Pseudoangiomatous Stromal Hyperplasia of the Breast
Pseudoangiomatous stromal hyperplasia (PASH) is a benign myofibroblastic proliferation of nonspecialized mammary stroma. Its clinicopathologic spectrum ranges from incidental, microscopic foci to clinically and mammographically evident breast masses. Originally, hormonal stimulation (particularly with progesterone) was suggested in the etiology of PASH, on the basis of observations that this disease is most frequently seen in premenopausal women or in elderly women taking hormone-replacement therapy, and because similar histologic findings are seen in normal mammary stroma during the luteal phase of the menstrual cycle. However, the lesion has since been found in men and in women not taking hormone therapy, and only a small percentage of PASH cases are positive for estrogen receptors or for progesterone receptors.
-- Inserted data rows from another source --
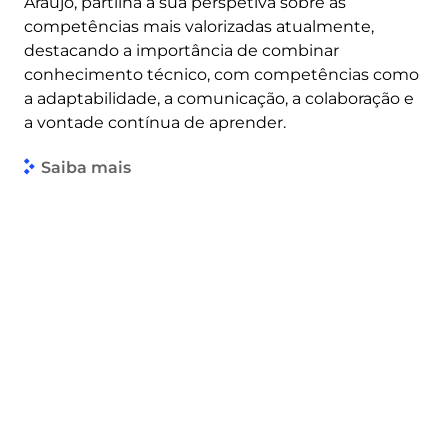
Araújo, partilha a sua perspetiva sobre as
competências mais valorizadas atualmente,
destacando a importância de combinar
conhecimento técnico, com competências como
a adaptabilidade, a comunicação, a colaboração e
a vontade contínua de aprender.
Saiba mais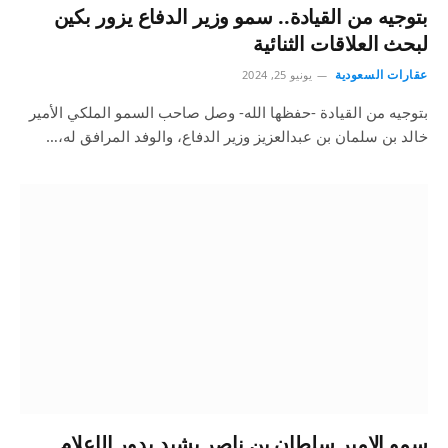
بتوجيه من القيادة.. سمو وزير الدفاع يزور بكين
لبحث العلاقات الثنائية
عقارات السعودية
يونيو 25, 2024
بتوجيه من القيادة -حفظها الله- وصل صاحب السمو الملكي الأمير
خالد بن سلمان بن عبدالعزيز وزير الدفاع، والوفد المرافق له،…
سمو الامير سلطان بن ناصر يشيد بدور الإعلام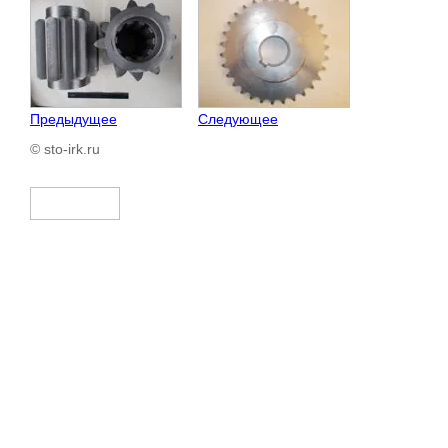
Предыдущее
Следующее
© sto-irk.ru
Clinically, rare cases of PASH present as a well-circumscribed, dense, rubbery mass mimicking a fibroadenoma or a phyllodes tumor. Both the mammographic and sonographic features in PASH are nonspecific, so biopsy of these lesions is necessary to exclude a malignancy.
On gross examination, PASH is usually a well-demarcated mass with a smooth external surface. The cut surface consists of homogeneous white and rubbery tissue. Histologically, a complex network of anastomosing slit-like spaces within a densely collagenous stroma characterizes PASH. The histologic appearance may cause confusion with mammary angiosarcoma, so immunohistochemical vascular markers are used for distinction. Immunohistochemically, the bland spindle cells that line these spaces are strongly positive for vimentin and CD34 and negative for cytokeratin and factor VIII.
The recommended treatment for PASH is wide local excision. Although PASH can recur, patient prognosis is good.